Chapter Four

<<Can you hear me? Over.>>

<<Awesome! Over.>>

<<Cool! I hear you too! Over.>>

<<The arborist just got here. Over.>>

<<I’ll be right there. Over and out.>>

The “lovers’ phone” works! I made it with two tin cans and some fishing line. Now, that’s technology! I hammered a hole through the bottom of each can, poked the line through and knotted it. If we hold the line taut and it doesn’t touch anything, the vibrations of our voices travel down the string. They enter the can on the other end and swirl into our ears. When I want to talk, I just yank on the string. Olive hears her end clang against her windowsill and “answers” her tin.

Making stuff helps me relax. I mend the broken, rescue the forgotten and invent what’s needed. I’ve turned T-shirts into pillows, stitched juice Tetra Paks into wallets, and made a self-watering plant pot from a pop bottle. It’s called DIY— Do It Yourself.

Imogen, the arborist, leaps down from her battered pickup truck. She is wearing faded jeans and work boots. I guess she’s in her twenties. Her long reddish hair looks alive. Her T-shirt proclaims God is just an abbreviation for Goddess.

Imogen goes straight to our tree and climbs it with ease.

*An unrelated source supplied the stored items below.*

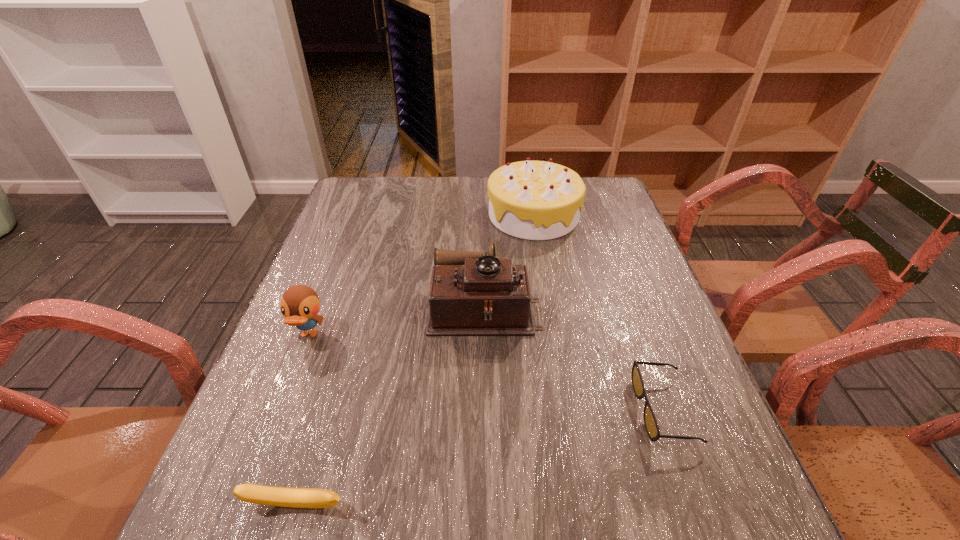 Identify the location of free space between the duck and the second nearest object. (487, 373).

The height and width of the screenshot is (540, 960). What are the coordinates of `empty space that is in between the duck and the birthday cake` in the screenshot? It's located at (421, 275).

Find the location of `free space that is in between the shortest object and the birthday cake`. free space that is in between the shortest object and the birthday cake is located at coordinates (599, 313).

The image size is (960, 540). What are the coordinates of `vacant region between the duck and the fourth farthest object` in the screenshot? It's located at (487, 373).

What are the coordinates of `empty space that is in between the duck and the farthest object` in the screenshot? It's located at (421, 275).

In order to click on blank region between the phonograph_record and the duck in this screenshot , I will do `click(396, 320)`.

The width and height of the screenshot is (960, 540). I want to click on object that is the third nearest to the birthday cake, so click(x=300, y=304).

Identify which object is the third nearest to the farthest object. Please provide its 2D coordinates. Your answer should be formatted as a tuple, i.e. [(x, y)], where the tuple contains the x and y coordinates of a point satisfying the conditions above.

[(300, 304)]

Locate an element on the screen. The image size is (960, 540). vacant space that satisfies the following two spatial constraints: 1. on the front-facing side of the second nearest object; 2. at the stem of the nearest object is located at coordinates (697, 505).

Find the location of a particular element. vacant area that satisfies the following two spatial constraints: 1. on the horn of the phonograph_record; 2. at the stem of the banana is located at coordinates (487, 505). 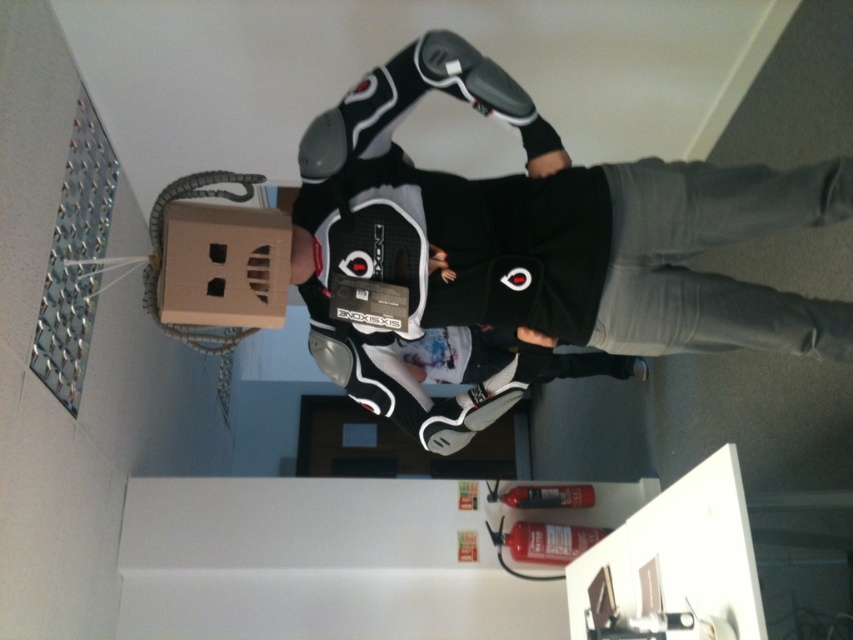 You are an observer looking at the scene. Which object is closer to you between the black matte jacket at center and the cardboard box at upper left?

The black matte jacket at center is closer to you than the cardboard box at upper left because it is further to the viewer. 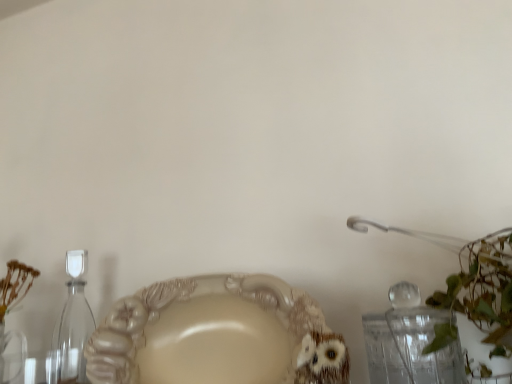 In order to click on matte beige plate at center in this screenshot , I will do `click(216, 335)`.

The image size is (512, 384). What do you see at coordinates (216, 335) in the screenshot? I see `matte beige plate at center` at bounding box center [216, 335].

What do you see at coordinates (72, 326) in the screenshot?
I see `transparent glass hourglass at left` at bounding box center [72, 326].

Locate an element on the screen. This screenshot has width=512, height=384. transparent glass hourglass at left is located at coordinates (72, 326).

Find the location of a particular element. matte beige plate at center is located at coordinates (216, 335).

From the picture: Based on their positions, is transparent glass hourglass at left located to the left or right of matte beige plate at center?

From the image, it's evident that transparent glass hourglass at left is to the left of matte beige plate at center.

Is transparent glass hourglass at left in front of matte beige plate at center?

No, the depth of transparent glass hourglass at left is greater than that of matte beige plate at center.

Is point (52, 356) positioned in front of point (298, 293)?

Yes, it is.

From the image's perspective, between transparent glass hourglass at left and matte beige plate at center, which one is located above?

matte beige plate at center.

From a real-world perspective, is transparent glass hourglass at left positioned above or below matte beige plate at center?

Clearly, from a real-world perspective, transparent glass hourglass at left is above matte beige plate at center.

Considering the sizes of objects transparent glass hourglass at left and matte beige plate at center in the image provided, who is wider, transparent glass hourglass at left or matte beige plate at center?

matte beige plate at center is wider.

Which of these two, transparent glass hourglass at left or matte beige plate at center, stands taller?

With more height is transparent glass hourglass at left.

Considering the sizes of transparent glass hourglass at left and matte beige plate at center in the image, is transparent glass hourglass at left bigger or smaller than matte beige plate at center?

transparent glass hourglass at left is smaller than matte beige plate at center.

Is transparent glass hourglass at left positioned beyond the bounds of matte beige plate at center?

Absolutely, transparent glass hourglass at left is external to matte beige plate at center.

Is transparent glass hourglass at left directly adjacent to matte beige plate at center?

transparent glass hourglass at left and matte beige plate at center are not in contact.

Could you tell me if transparent glass hourglass at left is turned towards matte beige plate at center?

No, transparent glass hourglass at left is not oriented towards matte beige plate at center.

What's the angular difference between transparent glass hourglass at left and matte beige plate at center's facing directions?

There is a 3.7-degree angle between the facing directions of transparent glass hourglass at left and matte beige plate at center.

How distant is transparent glass hourglass at left from matte beige plate at center?

transparent glass hourglass at left is 9.36 inches from matte beige plate at center.

The width and height of the screenshot is (512, 384). Identify the location of plate on the right side of transparent glass hourglass at left. (216, 335).

Would you say matte beige plate at center is to the left or to the right of transparent glass hourglass at left in the picture?

Based on their positions, matte beige plate at center is located to the right of transparent glass hourglass at left.

In the scene shown: Does matte beige plate at center come behind transparent glass hourglass at left?

No, it is in front of transparent glass hourglass at left.

Considering the points (229, 364) and (67, 376), which point is behind, point (229, 364) or point (67, 376)?

Positioned behind is point (67, 376).

From the image's perspective, who appears lower, matte beige plate at center or transparent glass hourglass at left?

transparent glass hourglass at left.

From a real-world perspective, is matte beige plate at center on top of transparent glass hourglass at left?

Incorrect, from a real-world perspective, matte beige plate at center is lower than transparent glass hourglass at left.

Which object is wider, matte beige plate at center or transparent glass hourglass at left?

matte beige plate at center.

From the picture: From their relative heights in the image, would you say matte beige plate at center is taller or shorter than transparent glass hourglass at left?

Considering their sizes, matte beige plate at center has less height than transparent glass hourglass at left.

Consider the image. Can you confirm if matte beige plate at center is bigger than transparent glass hourglass at left?

Yes, matte beige plate at center is bigger than transparent glass hourglass at left.

Is matte beige plate at center outside of transparent glass hourglass at left?

Yes.

Are matte beige plate at center and transparent glass hourglass at left beside each other?

matte beige plate at center and transparent glass hourglass at left are clearly separated.

Is matte beige plate at center looking in the opposite direction of transparent glass hourglass at left?

matte beige plate at center is not turned away from transparent glass hourglass at left.

Looking at this image, how different are the orientations of matte beige plate at center and transparent glass hourglass at left in degrees?

The angular difference between matte beige plate at center and transparent glass hourglass at left is 3.7 degrees.

Locate an element on the screen. The height and width of the screenshot is (384, 512). plate below the transparent glass hourglass at left (from a real-world perspective) is located at coordinates (216, 335).

Where is `plate above the transparent glass hourglass at left (from the image's perspective)`? This screenshot has height=384, width=512. plate above the transparent glass hourglass at left (from the image's perspective) is located at coordinates [216, 335].

You are a GUI agent. You are given a task and a screenshot of the screen. Output one action in this format:
    pyautogui.click(x=<x>, y=<y>)
    Task: Click on the bottle located above the matte beige plate at center (from a real-world perspective)
    This screenshot has height=384, width=512.
    Given the screenshot: What is the action you would take?
    pyautogui.click(x=72, y=326) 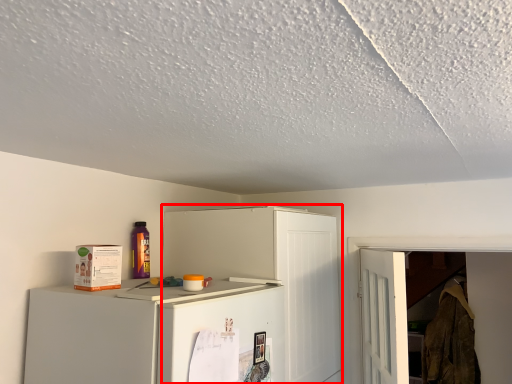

Olive, the boys and I perch along the top of the fence and watch her poke at the bark and cut off a few twigs.

“You guys are sure glum,” she says after a while.

“I’ve been climbing that tree since before I could walk,” Silas says. “I even talk to it.”

“Me too,” Leland admits. “I lie on the ground and look up through its branches at the sky.”

“Trees make great friends,” Imogen says. “They’re wise.”

“They’re not just quiet,” Leland says. “They know how to be quiet.”

“Yeah.” Imogen stops for a moment. “Imagine how loud the world would be if there were no trees.”

“Mom says it was part of an orchard, like, a century ago,” I say.

“That’s for sure,” Imogen says. “If you climb high up and look into your neighbors’ yards, you’ll see other trees from the orchard.”

“Can we really still climb it?” Silas asks.

“Just don’t go under the tree house. And avoid this area.” Imogen points to a split in the trunk. “You should be all right if you climb that side. But your tree is likely infected with Armillaria, or honey fungus. It’s a root disease that spreads to other trees. I’m sorry, kids, but it looks as though your friend will have to come down.”

My throat burns. Silas looks to the sky, trying to keep his tears from falling. They trickle toward his ears. Olive knits her eyebrows as if she can think herself out of this situation. And Leland? He slides down from the fence and stretches his arms around our tree’s rough trunk. “It’s okay,” we hear him whisper. “It will be all right.”

After Imogen leaves, Olive and I step branch to branch, climbing up, up, up. When we get as high as we can, we look across the neighborhood.

“There!” Olive cries out, pointing. Sure enough, there’s an apple tree in the backyard of the house two doors down. “There too!” she says excitedly. We see tree after tree. The neighborhood unfolds before us. The trees may be separated by fences, but they’re in a pattern.

“Wow,” Olive breathes. “We live in an orchard!”

It is amazing. All these years, these trees have been quietly growing apples and sleeping through winter. They are uncomplaining and patient—like Richard.